» WHAT IS EXPECTED: When you reach the line that contains "Describe the element", give it back exactly along with each line after it to the end of the entries; skip any pictures.

» DATASET EXCERPTS:

---*---

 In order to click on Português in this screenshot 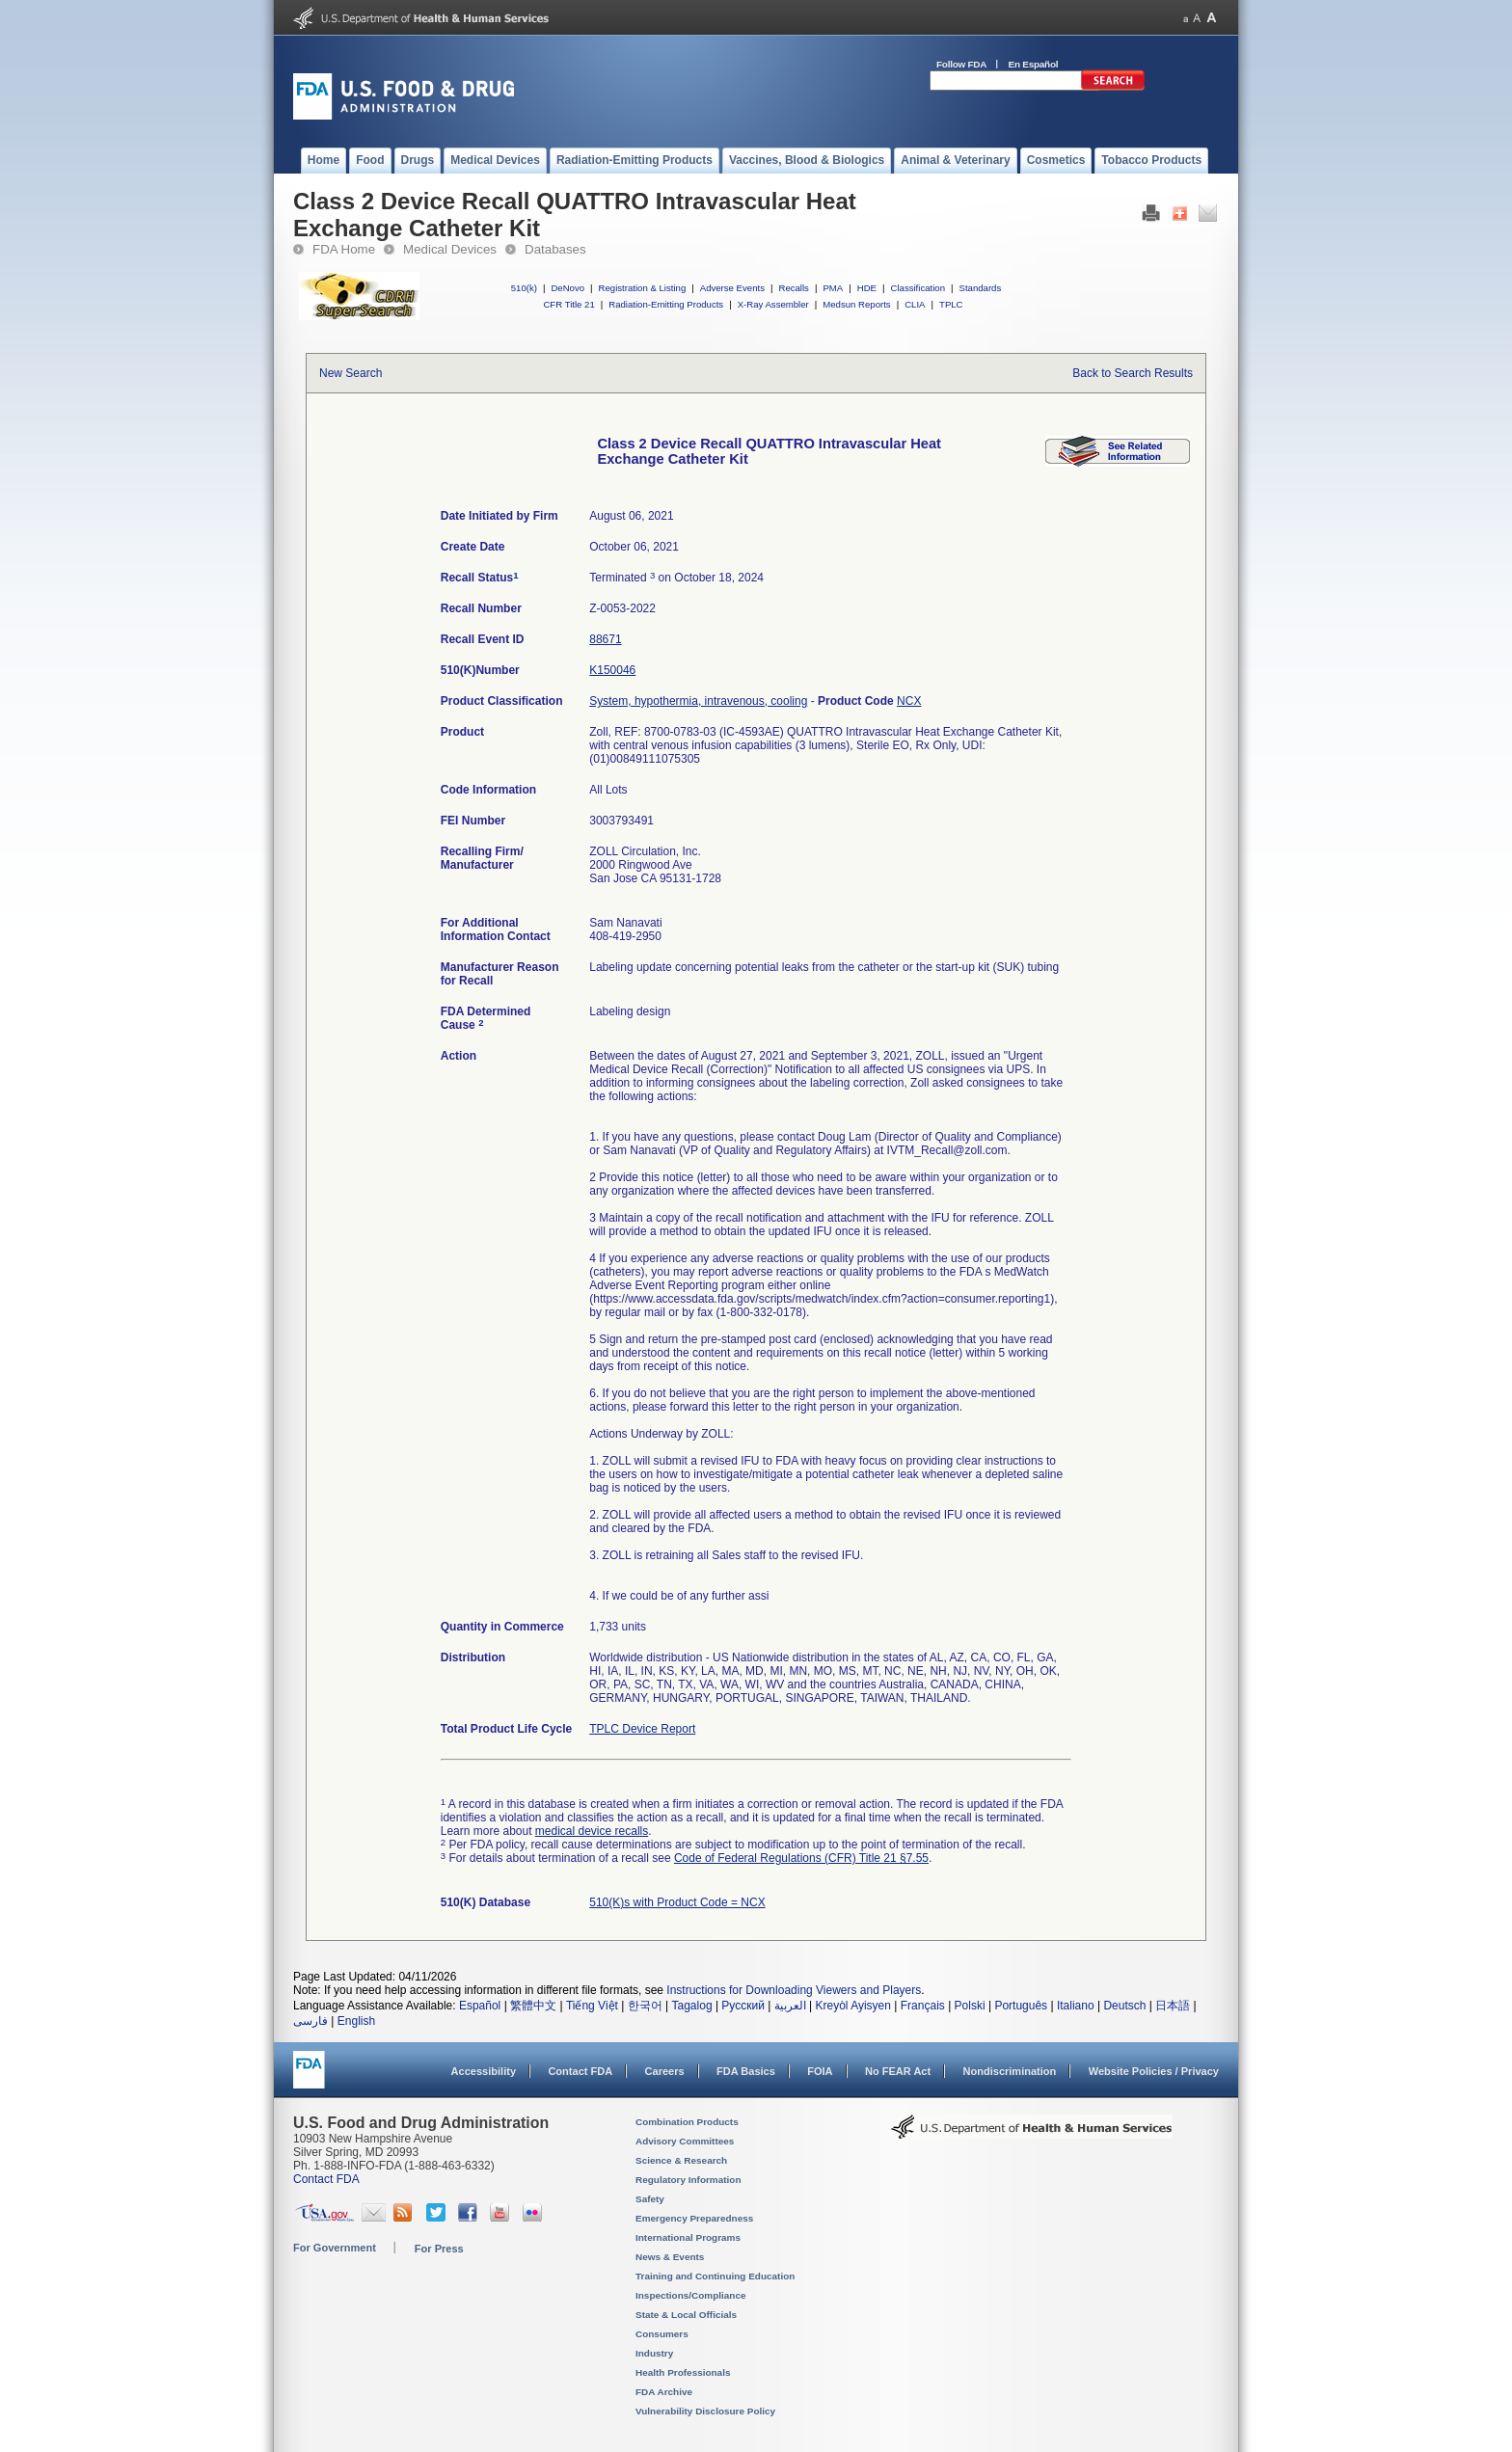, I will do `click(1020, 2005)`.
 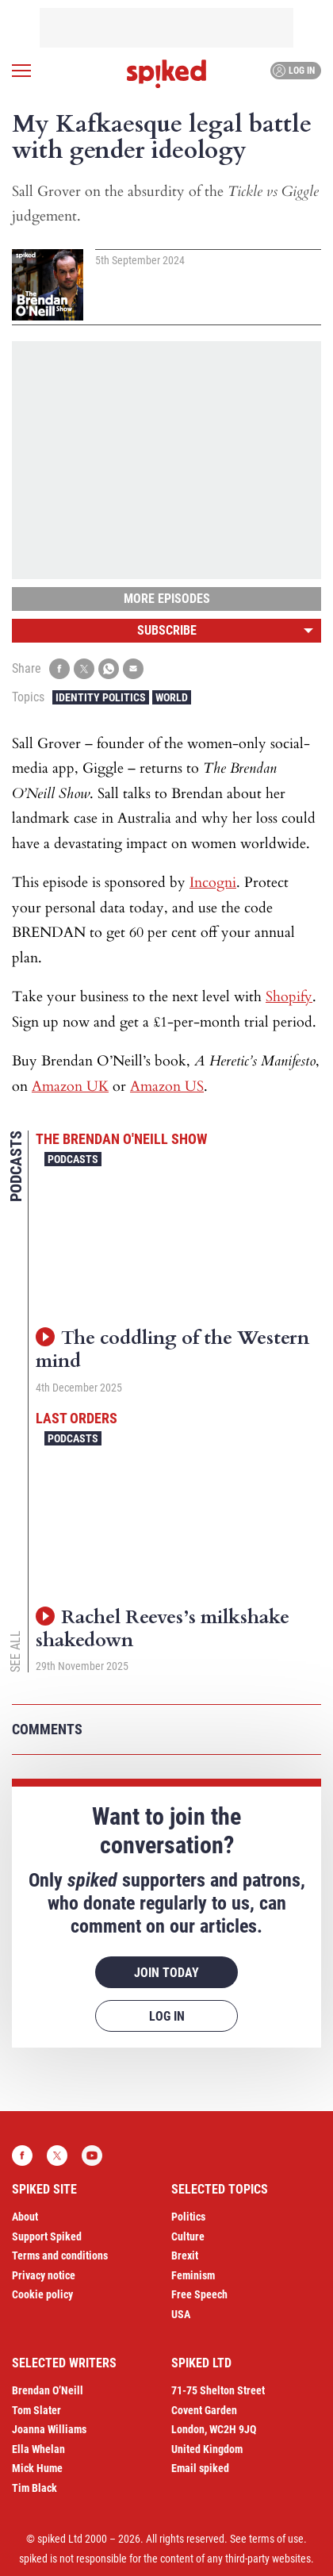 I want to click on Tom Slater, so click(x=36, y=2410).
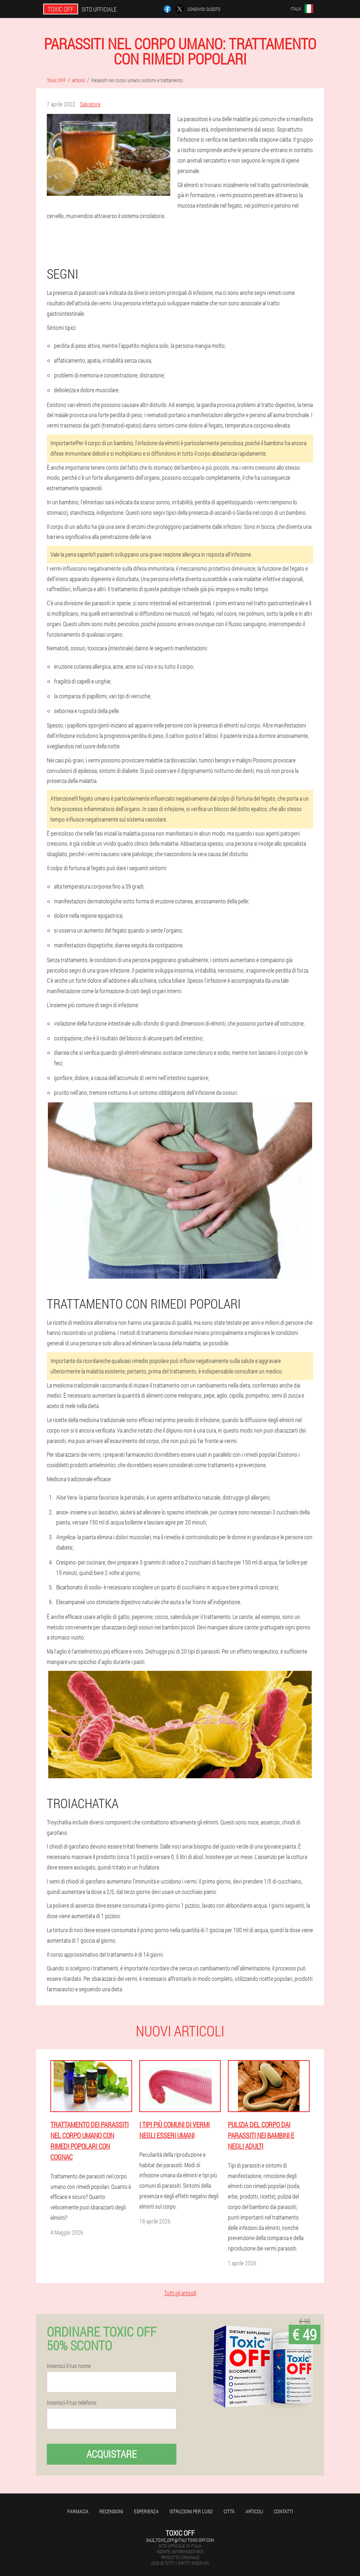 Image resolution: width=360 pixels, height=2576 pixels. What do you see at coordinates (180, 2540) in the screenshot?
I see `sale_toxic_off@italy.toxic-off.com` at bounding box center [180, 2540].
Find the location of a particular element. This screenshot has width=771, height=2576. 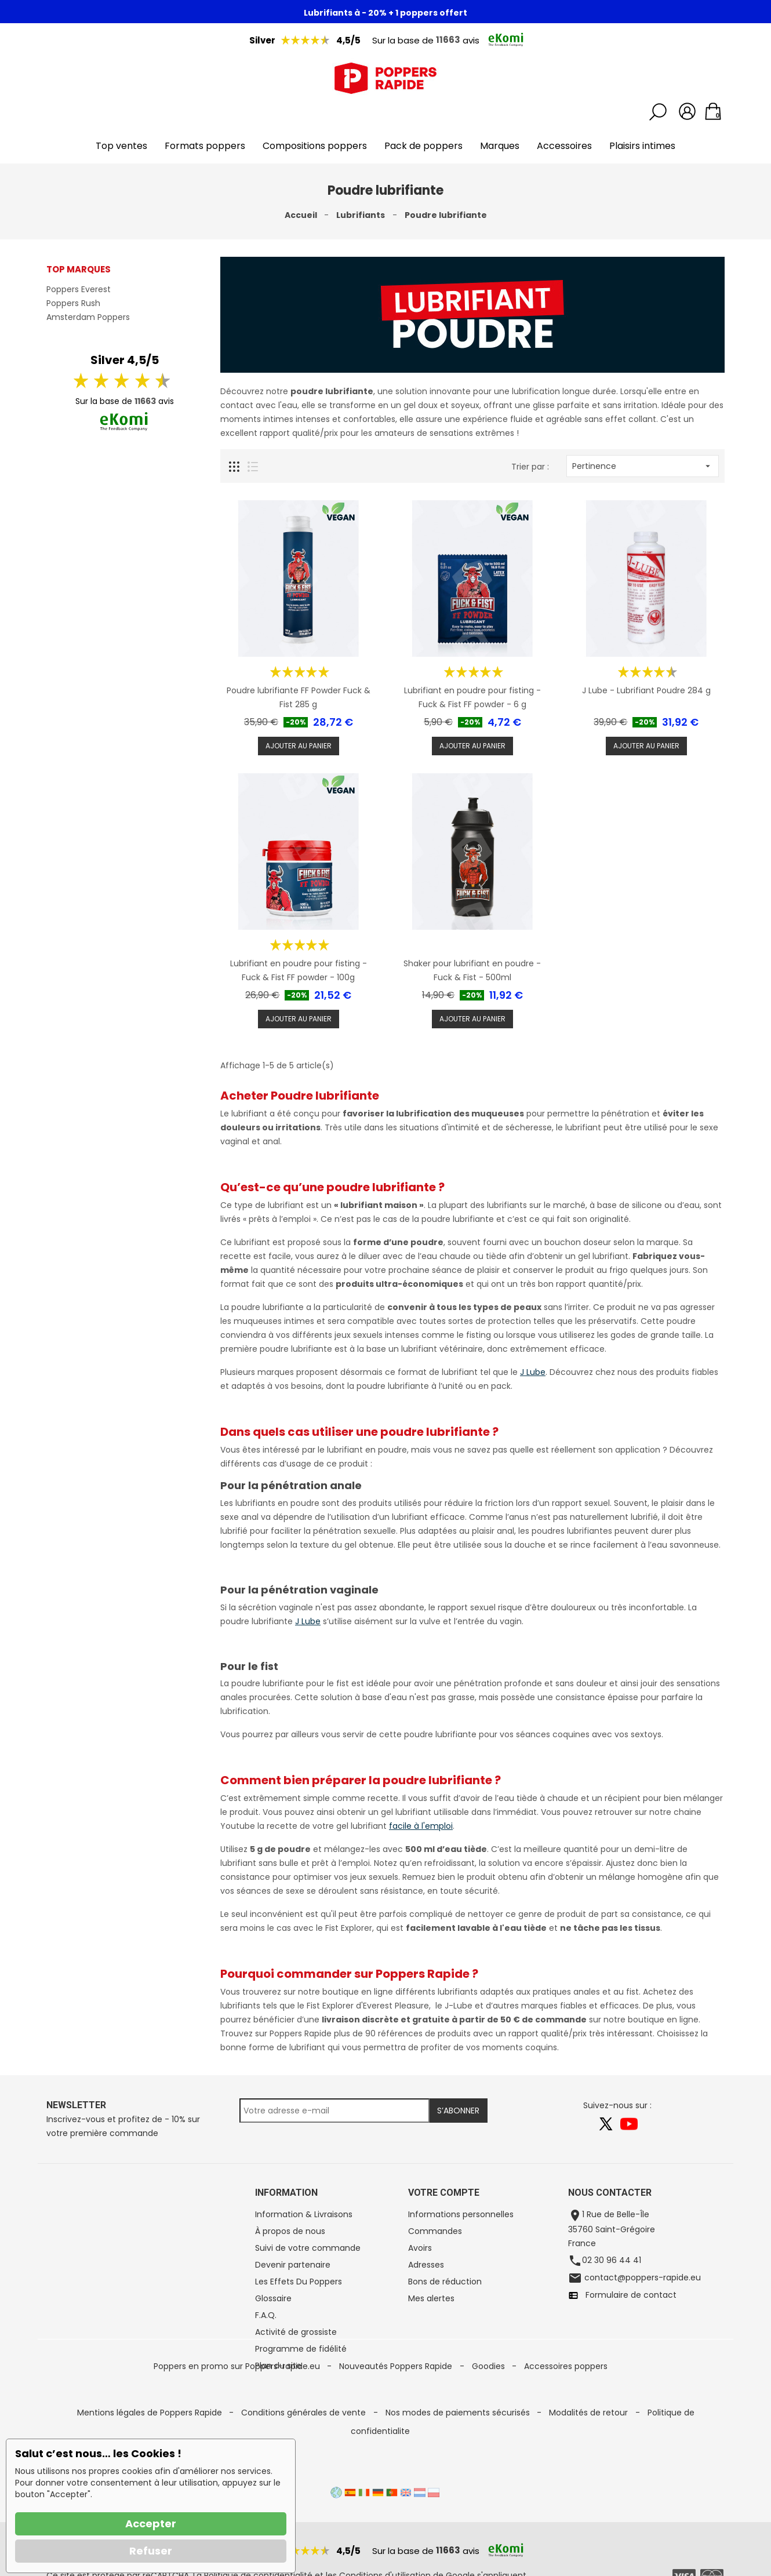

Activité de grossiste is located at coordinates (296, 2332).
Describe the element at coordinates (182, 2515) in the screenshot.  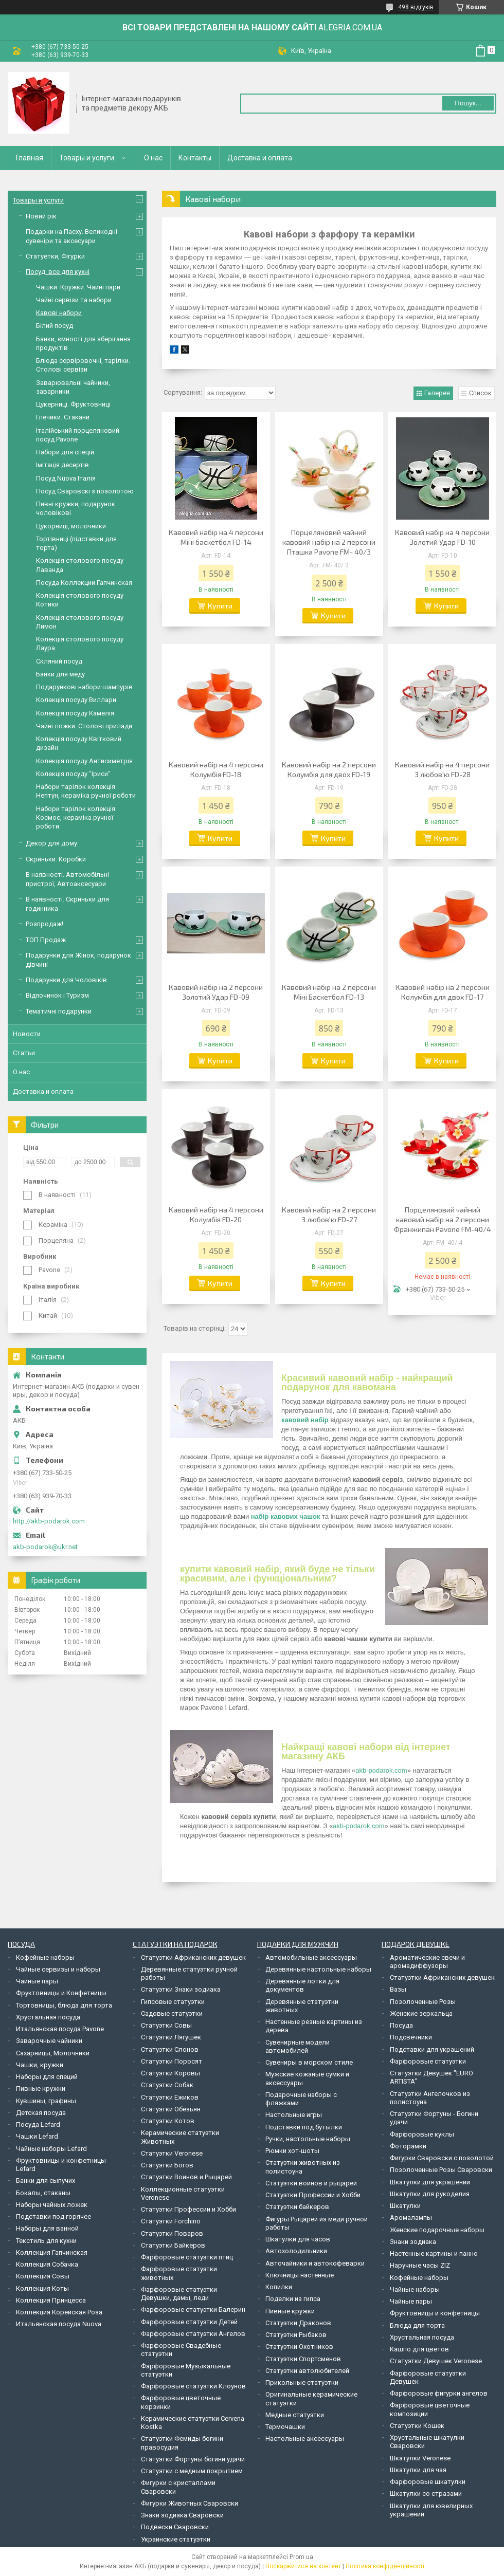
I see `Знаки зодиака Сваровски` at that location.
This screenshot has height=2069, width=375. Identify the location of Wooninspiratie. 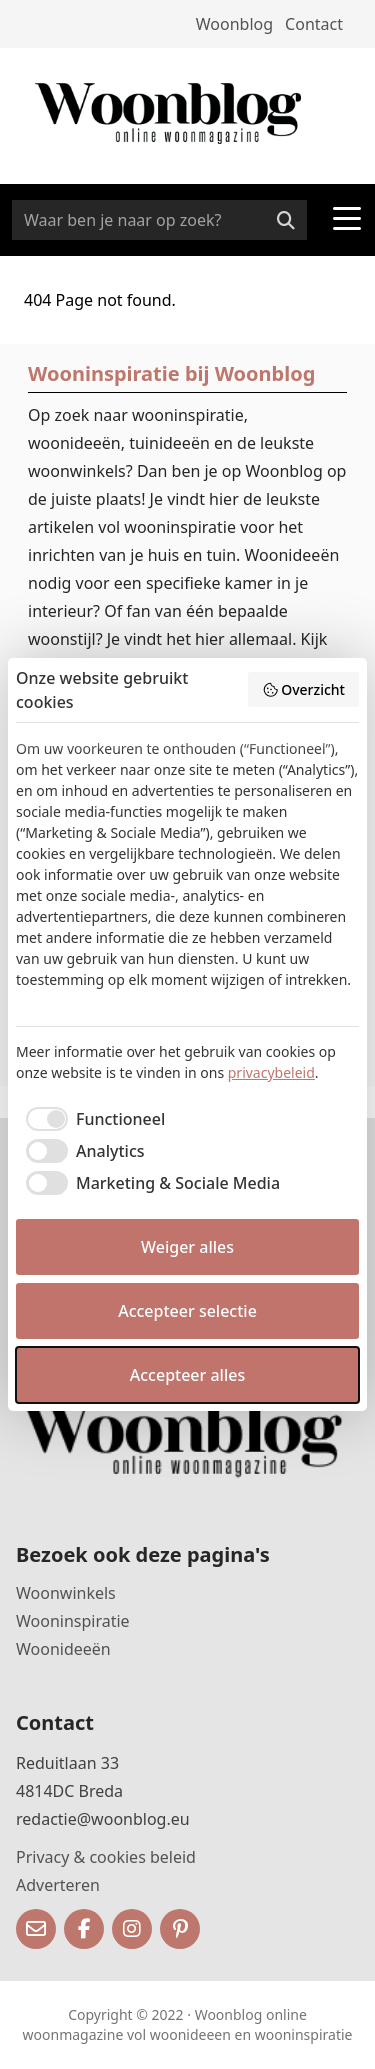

---*---

» TASK ANSWER:
Describe the element at coordinates (182, 2515) in the screenshot.  
I see `Знаки зодиака Сваровски` at that location.
This screenshot has height=2069, width=375. Identify the location of Wooninspiratie. 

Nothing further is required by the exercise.